Srinivasan Arjun, Purich Joanna, Correll Michael, Battle Leilani, Setlur Vidya, Crisan Anamaria
IEEE Trans Vis Comput Graph. 2025 Sep;31(9):6085-6099. doi: 10.1109/TVCG.2024.3490259.
Dashboards remain ubiquitous tools for analyzing data and disseminating the findings. Understanding the range of dashboard designs, from simple to complex, can support development of authoring tools that enable end-users to meet their analysis and communication goals. Yet, there has been little work that provides a quantifiable, systematic, and descriptive overview of dashboard design patterns. Instead, existing approaches only consider a handful of designs, which limits the breadth of patterns that can be surfaced. More quantifiable approaches, inspired by machine learning (ML), are presently limited to single visualizations or capture narrow features of dashboard designs. To address this gap, we present an approach for modeling the content and composition of dashboards using a graph representation. The graph decomposes dashboard designs into nodes featuring content "blocks'; and uses edges to model "relationships", such as layout proximity and interaction, between nodes. To demonstrate the utility of this approach, and its extension over prior work, we apply this representation to derive a census of 25,620 dashboards from Tableau Public, providing a descriptive overview of the core building blocks of dashboards in the wild and summarizing prevalent dashboard design patterns. We discuss concrete applications of both a graph representation for dashboard designs and the resulting census to guide the development of dashboard authoring tools, making dashboards accessible, and for leveraging AI/ML techniques. Our findings underscore the importance of meeting users where they are by broadly cataloging dashboard designs, both common and exotic.
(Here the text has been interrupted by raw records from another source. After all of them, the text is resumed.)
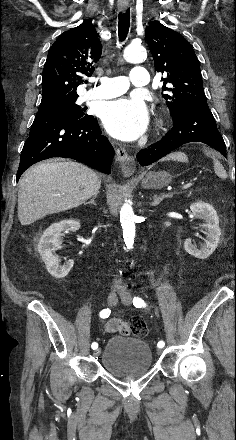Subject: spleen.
<instances>
[{
  "instance_id": "obj_1",
  "label": "spleen",
  "mask_w": 236,
  "mask_h": 440,
  "mask_svg": "<svg viewBox=\"0 0 236 440\" xmlns=\"http://www.w3.org/2000/svg\"><path fill=\"white\" fill-rule=\"evenodd\" d=\"M214 170L215 173L222 179H226L227 178V173L224 170V167L216 160H214Z\"/></svg>"
}]
</instances>
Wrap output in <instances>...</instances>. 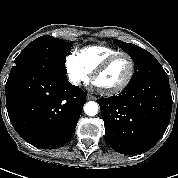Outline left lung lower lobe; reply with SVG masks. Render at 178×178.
Wrapping results in <instances>:
<instances>
[{"label": "left lung lower lobe", "mask_w": 178, "mask_h": 178, "mask_svg": "<svg viewBox=\"0 0 178 178\" xmlns=\"http://www.w3.org/2000/svg\"><path fill=\"white\" fill-rule=\"evenodd\" d=\"M111 148L133 155L150 150L164 134L171 117L168 76L128 84L118 95L98 99Z\"/></svg>", "instance_id": "0a47b994"}]
</instances>
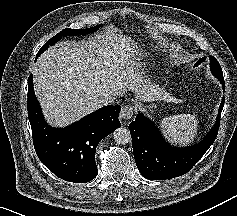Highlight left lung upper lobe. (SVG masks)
Returning <instances> with one entry per match:
<instances>
[{"mask_svg": "<svg viewBox=\"0 0 237 216\" xmlns=\"http://www.w3.org/2000/svg\"><path fill=\"white\" fill-rule=\"evenodd\" d=\"M210 69L212 71V74L222 82H224V79H223V73H222V69L219 65V63L217 62V60L210 56Z\"/></svg>", "mask_w": 237, "mask_h": 216, "instance_id": "5c2ea615", "label": "left lung upper lobe"}]
</instances>
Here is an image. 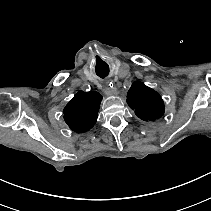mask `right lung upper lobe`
<instances>
[{
    "label": "right lung upper lobe",
    "mask_w": 211,
    "mask_h": 211,
    "mask_svg": "<svg viewBox=\"0 0 211 211\" xmlns=\"http://www.w3.org/2000/svg\"><path fill=\"white\" fill-rule=\"evenodd\" d=\"M101 100L98 92L79 91L63 111L70 129L78 133L90 130L96 123Z\"/></svg>",
    "instance_id": "1"
}]
</instances>
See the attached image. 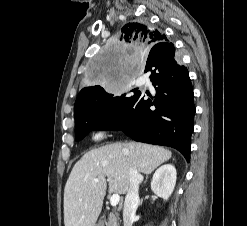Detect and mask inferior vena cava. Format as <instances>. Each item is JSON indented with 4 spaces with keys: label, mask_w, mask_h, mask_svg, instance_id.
Segmentation results:
<instances>
[{
    "label": "inferior vena cava",
    "mask_w": 247,
    "mask_h": 226,
    "mask_svg": "<svg viewBox=\"0 0 247 226\" xmlns=\"http://www.w3.org/2000/svg\"><path fill=\"white\" fill-rule=\"evenodd\" d=\"M130 185L125 197L123 208V223L124 226H132L135 213L139 204V184L142 181V176L136 168L131 167L129 170Z\"/></svg>",
    "instance_id": "obj_1"
}]
</instances>
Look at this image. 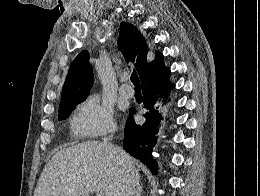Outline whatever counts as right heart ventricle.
Segmentation results:
<instances>
[{
  "label": "right heart ventricle",
  "instance_id": "1",
  "mask_svg": "<svg viewBox=\"0 0 260 196\" xmlns=\"http://www.w3.org/2000/svg\"><path fill=\"white\" fill-rule=\"evenodd\" d=\"M65 192H85V190H66Z\"/></svg>",
  "mask_w": 260,
  "mask_h": 196
}]
</instances>
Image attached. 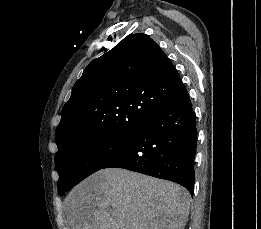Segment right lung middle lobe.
<instances>
[{
  "instance_id": "dd1d6c3e",
  "label": "right lung middle lobe",
  "mask_w": 261,
  "mask_h": 229,
  "mask_svg": "<svg viewBox=\"0 0 261 229\" xmlns=\"http://www.w3.org/2000/svg\"><path fill=\"white\" fill-rule=\"evenodd\" d=\"M134 137L88 135L73 138L59 146L55 155L59 195L62 196L83 179L102 169L126 150Z\"/></svg>"
}]
</instances>
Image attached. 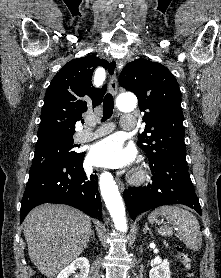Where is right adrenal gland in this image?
<instances>
[{"instance_id": "obj_1", "label": "right adrenal gland", "mask_w": 221, "mask_h": 278, "mask_svg": "<svg viewBox=\"0 0 221 278\" xmlns=\"http://www.w3.org/2000/svg\"><path fill=\"white\" fill-rule=\"evenodd\" d=\"M91 235L94 236V231H92Z\"/></svg>"}]
</instances>
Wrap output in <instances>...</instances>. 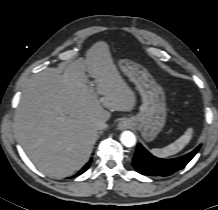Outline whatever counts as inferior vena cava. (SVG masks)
<instances>
[{"mask_svg":"<svg viewBox=\"0 0 218 210\" xmlns=\"http://www.w3.org/2000/svg\"><path fill=\"white\" fill-rule=\"evenodd\" d=\"M107 127L108 125L105 123V121H98L96 123L97 130H103V129H106Z\"/></svg>","mask_w":218,"mask_h":210,"instance_id":"1","label":"inferior vena cava"}]
</instances>
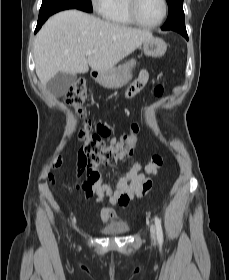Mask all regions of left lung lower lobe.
Wrapping results in <instances>:
<instances>
[{"mask_svg": "<svg viewBox=\"0 0 229 280\" xmlns=\"http://www.w3.org/2000/svg\"><path fill=\"white\" fill-rule=\"evenodd\" d=\"M173 31H176V32L180 33L181 35H183L188 40V35H187L185 27L175 28V29H173Z\"/></svg>", "mask_w": 229, "mask_h": 280, "instance_id": "left-lung-lower-lobe-1", "label": "left lung lower lobe"}]
</instances>
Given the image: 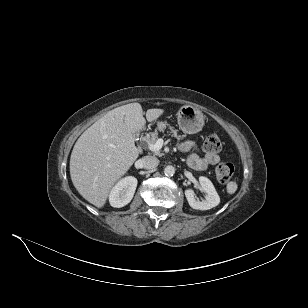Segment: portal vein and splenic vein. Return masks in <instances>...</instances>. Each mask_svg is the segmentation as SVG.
I'll list each match as a JSON object with an SVG mask.
<instances>
[{
    "label": "portal vein and splenic vein",
    "instance_id": "18ae733b",
    "mask_svg": "<svg viewBox=\"0 0 308 308\" xmlns=\"http://www.w3.org/2000/svg\"><path fill=\"white\" fill-rule=\"evenodd\" d=\"M163 143H164L163 139L160 138L154 144H150L148 146V148L151 151H157V150H160L162 148Z\"/></svg>",
    "mask_w": 308,
    "mask_h": 308
}]
</instances>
仪表板仍然是用于分析数据和传播结果的普遍工具。了解从简单到复杂的各种仪表板设计,有助于开发创作工具,使最终用户能够实现他们的分析和沟通目标。然而,几乎没有工作能够提供对仪表板设计模式的可量化、系统且描述性的概述。相反,现有方法只考虑了少数几种设计,这限制了能够呈现的模式的广度。受机器学习(ML)启发的更具可量化的方法目前仅限于单个可视化或捕捉仪表板设计的狭窄特征。为了弥补这一差距,我们提出了一种使用图形表示对仪表板的内容和组成进行建模的方法。该图形将仪表板设计分解为以内容“块”为特征的节点,并使用边来对节点之间的“关系”进行建模,例如布局接近度和交互。为了证明这种方法的实用性及其相对于先前工作的扩展,我们应用这种表示从Tableau Public中获取了25620个仪表板的普查数据,提供了对实际中仪表板核心构建块的描述性概述,并总结了流行的仪表板设计模式。我们讨论了仪表板设计的图形表示以及由此产生的普查数据在指导仪表板创作工具开发、使仪表板易于使用以及利用人工智能/机器学习技术方面的具体应用。我们的研究结果强调了通过广泛编目常见和奇特的仪表板设计来满足用户需求的重要性。